SOURCE: Wright Business Technologies

November 20, 2013 17:12 ET

This Is One Business Acronym That Could Destroy Your Business - OMG

Cost Cutting BYOD Practices Invite Hackers, Harvesters, Security Breaches

THE WOODLANDS, TX--(Marketwired - November 20, 2013) - With the explosion of personal communication devices, companies have worked hard to capture the productivity increases they provide. Employees are "always-on, always connected" and often footing the bill for their smart phones, tablets, and service contracts themselves. This Bring Your Own Device (BYOD) model is a cost-cutter's dream. However, for the IT department serving small, mid-size and even greater scaled businesses that must accommodate any and every device that comes to the office -- and still promote a high standard of security and ensure the safety of corporate and customer data -- it is a nightmare. 

In 2012 and 2013, big technology players have been singing the praises of BYOD. Intel declared it had 19,000 BYOD users and a 5 million-hour productivity gain in 2012. Cisco polled thousands of users across six countries in a report delivered in 2013 said 89 percent use BYOD, for 37 minutes in work gained each week and potential savings of $1,300 per year for users. BYOD feels inevitable for its ability to broaden worker's easy access to their projects wherever and whenever they want, in the way they want it.

Security professionals have spent 2013 playing a dizzying game of catch up. Coming from a standard where employees were issued a corporate laptop full of passwords and firewall protections, told not to conduct personal matters on it, and directed to head to their IT department for new applications and updates, the BYOD model is fraught with peril.

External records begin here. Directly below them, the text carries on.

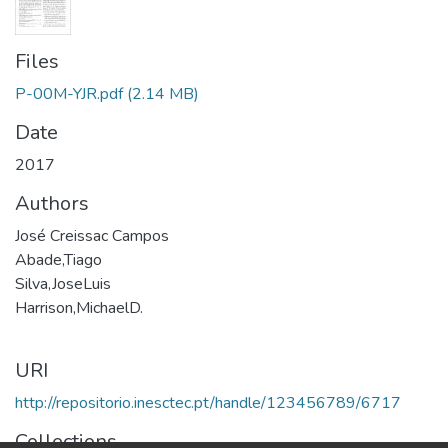
Files
P-00M-YJR.pdf
(2.14 MB)
Date
2017
Authors
José Creissac Campos
Abade,Tiago
Silva,JoseLuis
Harrison,MichaelD.
URI
http://repositorio.inesctec.pt/handle/123456789/6717
Collections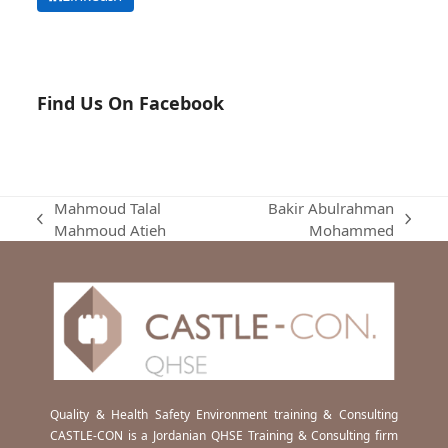
Find Us On Facebook
Mahmoud Talal
Bakir Abulrahman
previous
next
Mahmoud Atieh
Mohammed
post:
post:
Quality & Health Safety Environment training & Consulting
CASTLE-CON is a Jordanian QHSE Training & Consulting firm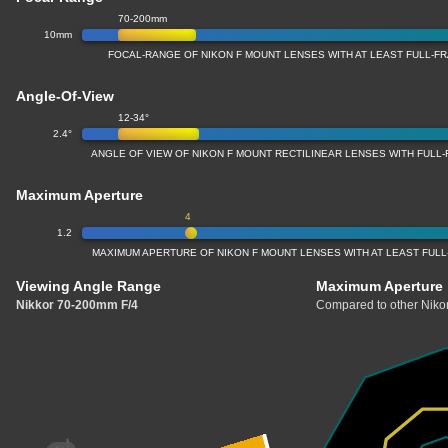
70-200mm
10mm
FOCAL-RANGE OF NIKON F MOUNT LENSES WITH AT LEAST FULL-
Angle-Of-View
12-34°
2.4°
ANGLE OF VIEW OF NIKON F MOUNT RECTILINEAR LENSES WITH FUL
Maximum Aperture
4
1.2
MAXIMUM APERTURE OF NIKON F MOUNT LENSES WITH AT LEAST FUL
Viewing Angle Range
Maximum Aperture
Nikkor 70-200mm F/4
Compared to other Nikon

"Nobody wants to find themselves on the front page of the newspaper for losing client data," says Stephen Wright, president of Wright Business Technologies, a corporate IT-solutions provider in Houston, Tex. "You have a health care staff member with a spreadsheet of patient transactions on a smart phone or tablet because they're doing a performance analysis. For whatever reason, they leave it at a restaurant, or taxi cab and suddenly whoever finds it has private patient data such as medical history, social security numbers, or simply company data such as bank account numbers, employee data, etc. This is happening."

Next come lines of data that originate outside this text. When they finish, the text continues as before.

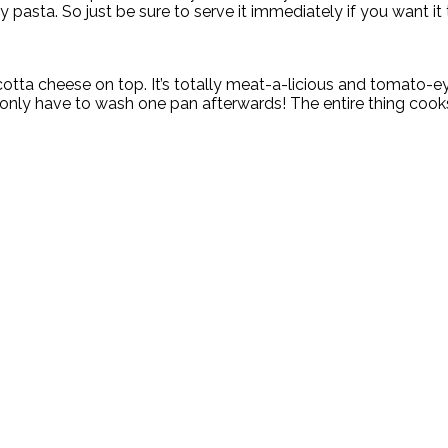
y pasta. So just be sure to serve it immediately if you want it 
otta cheese on top. It’s totally meat-a-licious and tomato-ey 
ou only have to wash one pan afterwards! The entire thing co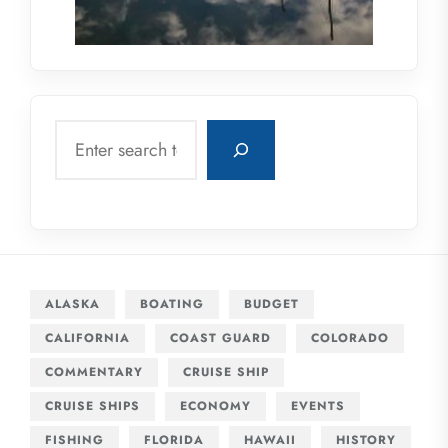
Search
ALASKA
BOATING
BUDGET
CALIFORNIA
COAST GUARD
COLORADO
COMMENTARY
CRUISE SHIP
CRUISE SHIPS
ECONOMY
EVENTS
FISHING
FLORIDA
HAWAII
HISTORY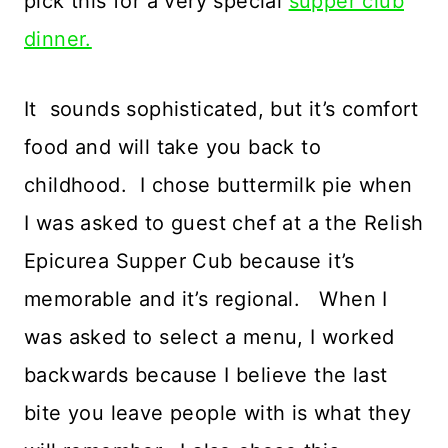
pick this for a very special
supper club
dinner.
It sounds sophisticated, but it’s comfort
food and will take you back to
childhood. I chose buttermilk pie when
I was asked to guest chef at a the Relish
Epicurea Supper Cub because it’s
memorable and it’s regional. When I
was asked to select a menu, I worked
backwards because I believe the last
bite you leave people with is what they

IT departments prove their worth through successful planning and network implementation. Workers who bring devices from home turn that model upside-down, downloading cheapie apps, keeping a list of corporate and personal passwords on their smart phones, and mingling corporate and personal data by design.

"A lot of people say, 'I have nothing to hide, I don't need any of this stuff protected,'" Wright says. "In today's society everybody has something to hide. Employee data, Client Data, Healthcare data, credit card info, etc. You may think you have nothing to hide, but you have much more than you realize". Emails with salaries or spreadsheets with company financials can be accessed by employees with the right motivation and easy access to coworker's devices, for example. 

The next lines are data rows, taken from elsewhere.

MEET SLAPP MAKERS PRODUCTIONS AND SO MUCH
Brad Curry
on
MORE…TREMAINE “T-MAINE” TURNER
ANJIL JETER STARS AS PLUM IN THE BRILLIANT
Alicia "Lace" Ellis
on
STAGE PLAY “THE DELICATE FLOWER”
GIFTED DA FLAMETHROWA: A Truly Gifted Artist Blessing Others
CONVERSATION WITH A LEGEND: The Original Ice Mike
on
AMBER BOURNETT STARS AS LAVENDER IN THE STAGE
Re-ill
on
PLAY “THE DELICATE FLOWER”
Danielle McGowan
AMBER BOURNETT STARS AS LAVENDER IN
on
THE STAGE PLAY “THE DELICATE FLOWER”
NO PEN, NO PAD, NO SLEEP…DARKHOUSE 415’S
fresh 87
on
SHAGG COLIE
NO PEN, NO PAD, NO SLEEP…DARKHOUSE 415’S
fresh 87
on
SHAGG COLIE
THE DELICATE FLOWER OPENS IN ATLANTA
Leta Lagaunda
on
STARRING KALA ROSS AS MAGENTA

A few basic IT solutions can bring peace of mind to company executives while allowing employees to pursue those productivity gains. Passwords alone would be an upgrade for many phone users who think of their phones as personal accessories, rather than gateways to corporate information. Ideally, a comprehensive Mobile Device Management (MDM) strategy would be implemented.

Mobile Device Management allows the business to maintain security for the business by forcing policies onto the device such as password and other security requirements. In many cases, MDM can segregate Corporate applications and data from the personal data adding another level or protection as well such as the ability to wipe the device clean if needed.

While BYOD can offer cost reductions for business, if done improperly, the risks far outweigh the savings. But Wright insists, "With smart policies and management, organizations can benefit from the BYOD model and still avoid the risks."